By ASHLEY AMASON
Dissonance among neighbors consumed most of the hour-long meeting of the DeFuniak Springs City Council Nov. 8. First on the agenda was a request from Rosemarie Simons to operate a home-based business, providing therapeutic massage.
A resident of Oaklawn Square, Simons’ neighbors addressed the Council to speak against granting her request. Mark Anderson, who lives across the street from Simons, told the Council her business resulted in “cars and congestion daily” as well as alleging she operated the therapeutic massage business out of her home before applying for the license. Rudy Summers Humphreys voiced concerns that other unoccupied homes in the subdivision might be opened as businesses if the precedent was set to allow a home-based business in a residential area.
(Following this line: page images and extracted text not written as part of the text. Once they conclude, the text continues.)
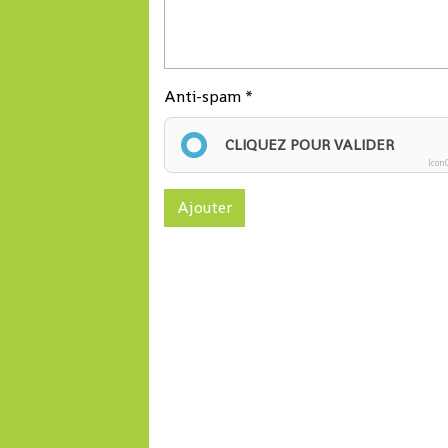
Anti-spam
CLIQUEZ POUR VALIDER
Icon
Ajouter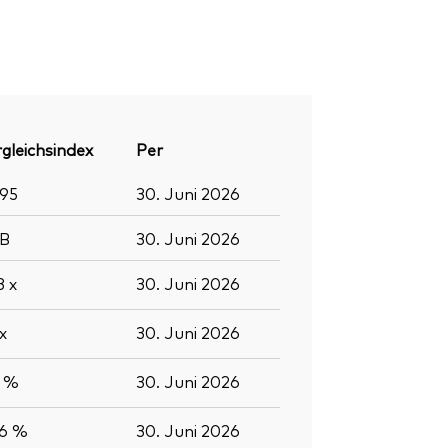
gleichsindex
Per
895
30. Juni 2026
B
30. Juni 2026
,3
x
30. Juni 2026
x
30. Juni 2026
4 %
30. Juni 2026
,6 %
30. Juni 2026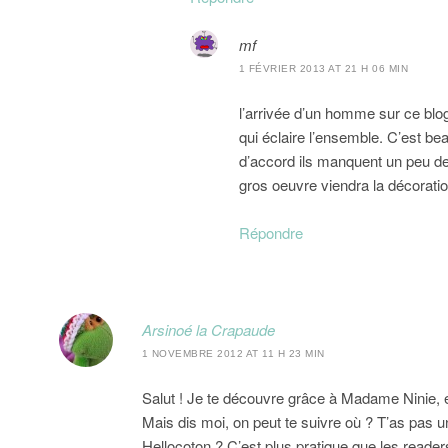
mf
1 FÉVRIER 2013 AT 21 H 06 MIN
l’arrivée d’un homme sur ce blog
qui éclaire l’ensemble. C’est b
d’accord ils manquent un peu de
gros oeuvre viendra la décoration
Répondre
Arsinoé la Crapaude
1 NOVEMBRE 2012 AT 11 H 23 MIN
Salut ! Je te découvre grâce à Madame Ninie, et
Mais dis moi, on peut te suivre où ? T’as pas 
Hellocoton ? C’est plus pratique que les reader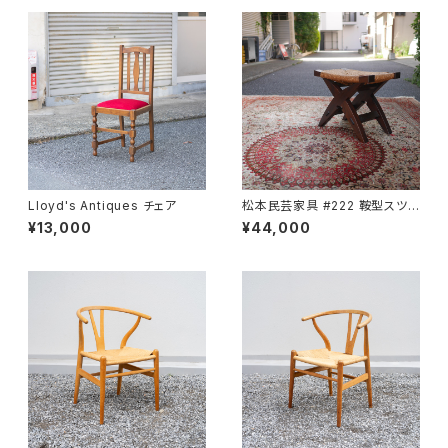
Lloyd's Antiques チェア
松本民芸家具 #222 鞍型スツ
ール
¥13,000
¥44,000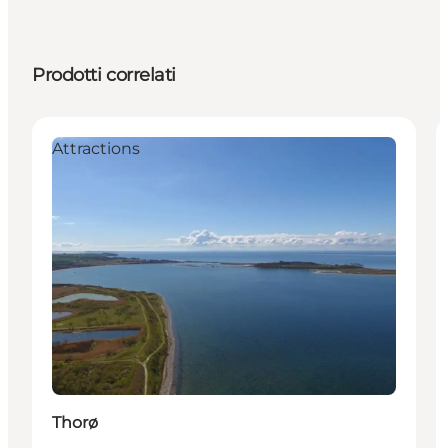
Prodotti correlati
Attractions
Thorø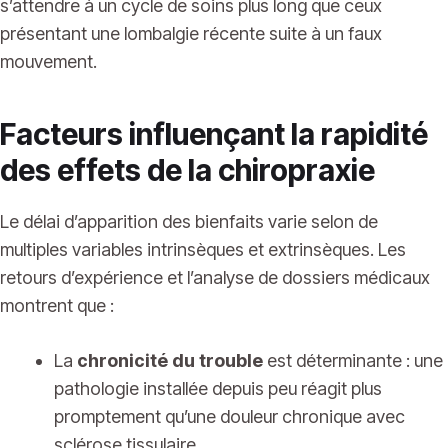
s’attendre à un cycle de soins plus long que ceux
présentant une lombalgie récente suite à un faux
mouvement.
Facteurs influençant la rapidité
des effets de la chiropraxie
Le délai d’apparition des bienfaits varie selon de
multiples variables intrinsèques et extrinsèques. Les
retours d’expérience et l’analyse de dossiers médicaux
montrent que :
La
chronicité du trouble
est déterminante : une
pathologie installée depuis peu réagit plus
promptement qu’une douleur chronique avec
sclérose tissulaire.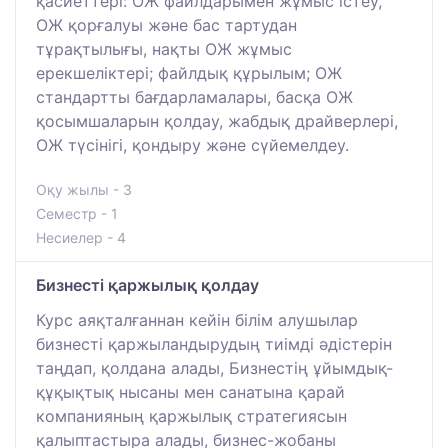
қасиеттері: ОЖ файлдарымен жұмыс істеу,
ОЖ қорғалуы және бас тартудан
тұрақтылығы, нақты ОЖ жұмыс
ерекшеліктері; файлдық құрылым; ОЖ
стандартты бағдарламалары, басқа ОЖ
қосымшаларын қолдау, жабдық драйверлері,
ОЖ түсінігі, қондыру және сүйемелдеу.
Оқу жылы - 3
Семестр - 1
Несиелер - 4
Бизнесті қаржылық қолдау
Курс аяқталғаннан кейін білім алушылар
бизнесті қаржыландырудың тиімді әдістерін
таңдап, қолдана алады, Бизнестің ұйымдық-
құқықтық нысаны мен санатына қарай
компанияның қаржылық стратегиясын
қалыптастыра алады, бизнес-жобаны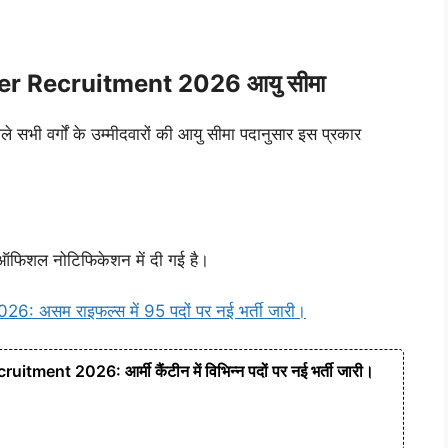
er Recruitment 2026 आयु सीमा
भी वर्गों के उम्मीदवारों की आयु सीमा पदानुसार इस प्रकार
फिशल नोटिफिकेशन में दी गई है।
असम राइफल्स में 95 पदों पर नई भर्ती जारी।
nt 2026: आर्मी कैंटीन में विभिन्न पदों पर नई भर्ती जारी।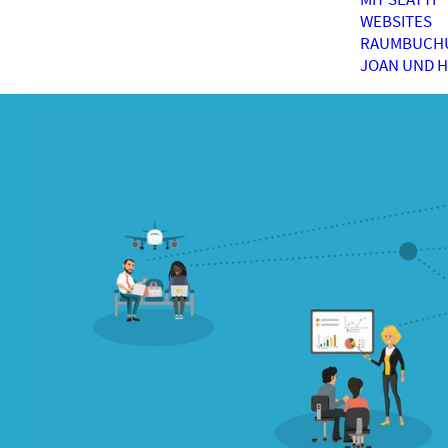
WEBSITES
RAUMBUCH
JOAN UND 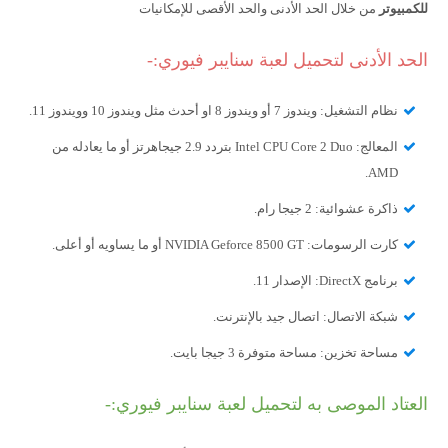
للكمبيوتر
من خلال الحد الأدنى والحد الأقصى للإمكانيات
الحد الأدنى لتحميل لعبة سنايبر فيوري:-
نظام التشغيل: ويندوز 7 أو ويندوز 8 او أحدث مثل ويندوز 10 وويندوز 11.
المعالج: Intel CPU Core 2 Duo بتردد 2.9 جيجاهرتز أو ما يعادله من
AMD.
ذاكرة عشوائية: 2 جيجا رام.
كارت الرسومات: NVIDIA Geforce 8500 GT أو ما يساويه أو أعلى.
برنامج DirectX: الإصدار 11.
شبكة الاتصال: اتصال جيد بالإنترنت.
مساحة تخزين: مساحة متوفرة 3 جيجا بايت.
العتاد الموصى به لتحميل لعبة سنايبر فيوري:-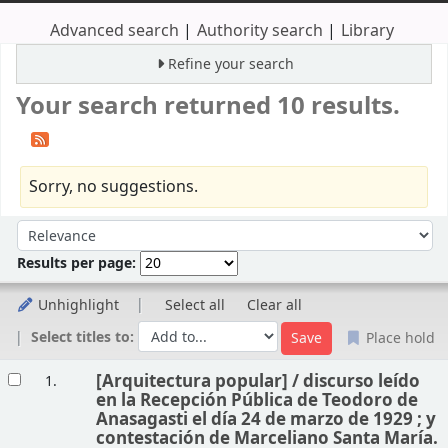
Advanced search
Authority search
Library
Refine your search
Your search returned 10 results.
Sorry, no suggestions.
Sort
Sort by:
Results per page:
Unhighlight
Select all
Clear all
Select titles to:
Place hold
Results
[Arquitectura popular] /
discurso leído
1.
en la Recepción Pública de Teodoro de
Anasagasti el día 24 de marzo de 1929 ; y
contestación de Marceliano Santa María.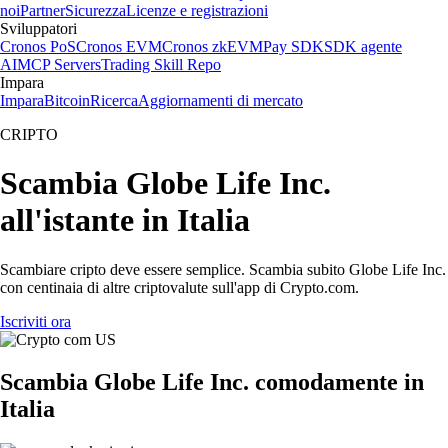
noi
Partner
Sicurezza
Licenze e registrazioni
Sviluppatori
Cronos PoS
Cronos EVM
Cronos zkEVM
Pay SDK
SDK agente
AI
MCP Servers
Trading Skill Repo
Impara
Impara
Bitcoin
Ricerca
Aggiornamenti di mercato
CRIPTO
Scambia Globe Life Inc.
all'istante in Italia
Scambiare cripto deve essere semplice. Scambia subito Globe Life Inc.
con centinaia di altre criptovalute sull'app di Crypto.com.
Iscriviti ora
Scambia Globe Life Inc. comodamente in
Italia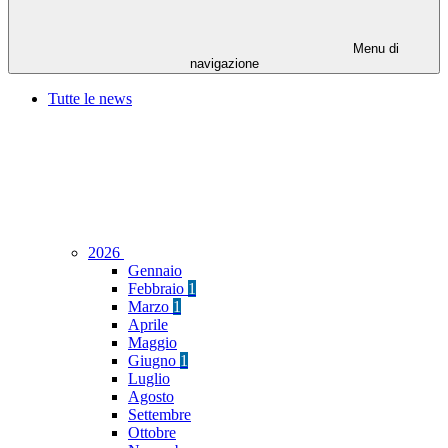
Menu di
navigazione
Tutte le news
2026
Gennaio
Febbraio
1
Marzo
1
Aprile
Maggio
Giugno
1
Luglio
Agosto
Settembre
Ottobre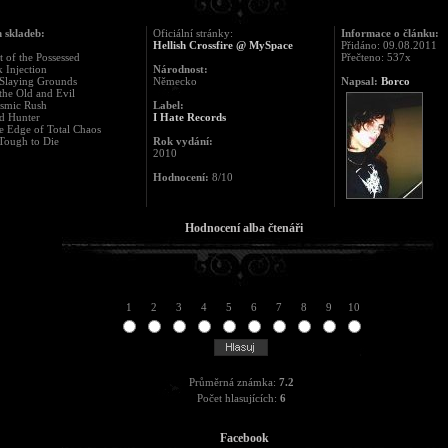
 skladeb:
Oficiální stránky:
Informace o článku:
Hellish Crossfire @ MySpace
Přidáno: 09.08.2011
t of the Possessed
Přečteno: 537x
k Injection
Národnost:
f Slaying Grounds
Německo
Napsal:
Borco
 the Old and Evil
asmic Rush
Label:
d Hunter
I Hate Records
he Edge of Total Chaos
Tough to Die
Rok vydání:
2010
Hodnocení:
8/10
Hodnocení alba čtenáři
1
2
3
4
5
6
7
8
9
10
Průměrná známka:
7.2
Počet hlasujících:
6
Facebook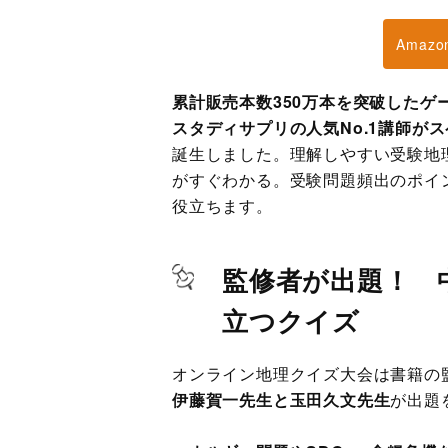
Amaz
累計販売本数350万本を突破したゲ
スタディサプリの人気No.1講師が
誕生しました。理解しやすい受験地
がすぐわかる。受験問題頻出のポイ
役立ちます。
監修者が出題！ 
立つクイズ
オンライン地理クイズ大会は書籍の
伊藤賀一先生と玉田久文先生
が出題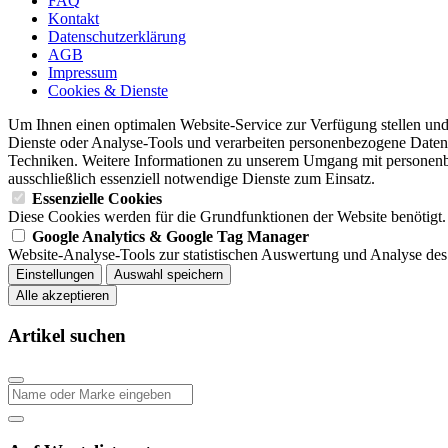
FAQ
Kontakt
Datenschutzerklärung
AGB
Impressum
Cookies & Dienste
Um Ihnen einen optimalen Website-Service zur Verfügung stellen und
Dienste oder Analyse-Tools und verarbeiten personenbezogene Daten. 
Techniken. Weitere Informationen zu unserem Umgang mit personenb
ausschließlich essenziell notwendige Dienste zum Einsatz.
Essenzielle Cookies
Diese Cookies werden für die Grundfunktionen der Website benötigt.
Google Analytics & Google Tag Manager
Website-Analyse-Tools zur statistischen Auswertung und Analyse des
Einstellungen
Auswahl speichern
Alle akzeptieren
Artikel suchen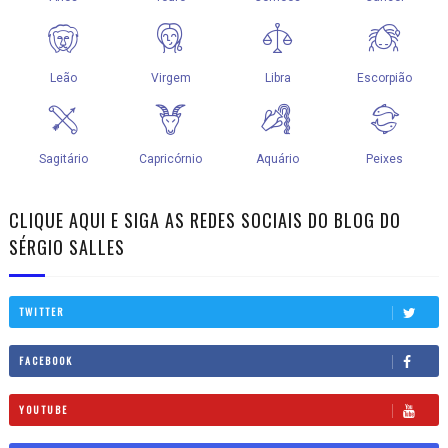
CLIQUE AQUI E SIGA AS REDES SOCIAIS DO BLOG DO
SÉRGIO SALLES
TWITTER
FACEBOOK
YOUTUBE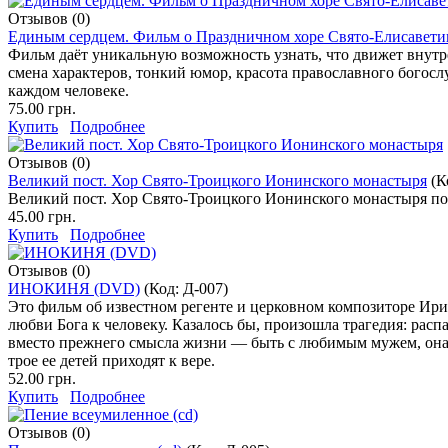
Отзывов (0)
Единым сердцем. Фильм о Праздничном хоре Свято-Елисавети
Фильм даёт уникальную возможность узнать, что движет внут
смена характеров, тонкий юмор, красота православного богосл
каждом человеке.
75.00 грн.
Купить
Подробнее
Отзывов (0)
Великий пост. Хор Свято-Троицкого Ионинского монастыря
(К
Великий пост. Хор Свято-Троицкого Ионинского монастыря по
45.00 грн.
Купить
Подробнее
Отзывов (0)
ИНОКИНЯ (DVD)
(Код:
Д-007
)
Это фильм об известном регенте и церковном композиторе Ирин
любви Бога к человеку. Казалось бы, произошла трагедия: расп
вместо прежнего смысла жизни — быть с любимым мужем, она об
трое ее детей приходят к вере.
52.00 грн.
Купить
Подробнее
Отзывов (0)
Simons addressed the Council lastly, after earning the planning board’s approval last week. She stated she has four clients for whom she must perform massages in-home because she cannot take her services/equipment to their homes for varied reasons. Only these four clients, she said, would be served at her home once per week. Simons emphasized there would be no traffic congestion because she would have only one client at a time and has a half-circle driveway so that no car would occupy the street. “I’m just trying to survive,” Simons said.
Councilman Don Harrison stated he could not support the request because it would set a precedent to “open a neighborhood up to multiple businesses.” The motion to deny Simons request to operate a home-based business passed 5-0.
A longstanding issue on the Council’s agenda—the abandonment of N. 18th St.— was finally resolved. The street, which serves as the only drivable access to Helen Crenshaw’s property, is bordered on the east and west by Vista Properties and had been recommended for abandonment in favor of installing drainage solutions and relocating the Crenshaw’s access road to Wabash Ave., therefore allowing the owner of Vista Properties, James Busbee, to obtain the property known as N. 18th St. After multiple failed attempts at resolution in response to the Crenshaw’s request that the city not abandon N. 18th St., the Council voted to leave N. 18th St. as it is and make a 50-foot right of way from the west property line of Vista Properties. In essence, the city and Vista Properties will swap properties.
The Council unanimously voted to approve a contract for median maintenance in the amount of $26,400 to Grasshopper Lawn Care.
City Manager Kim Kirby announced the city received a grant in the amount of $175,000 for updating the sewer system.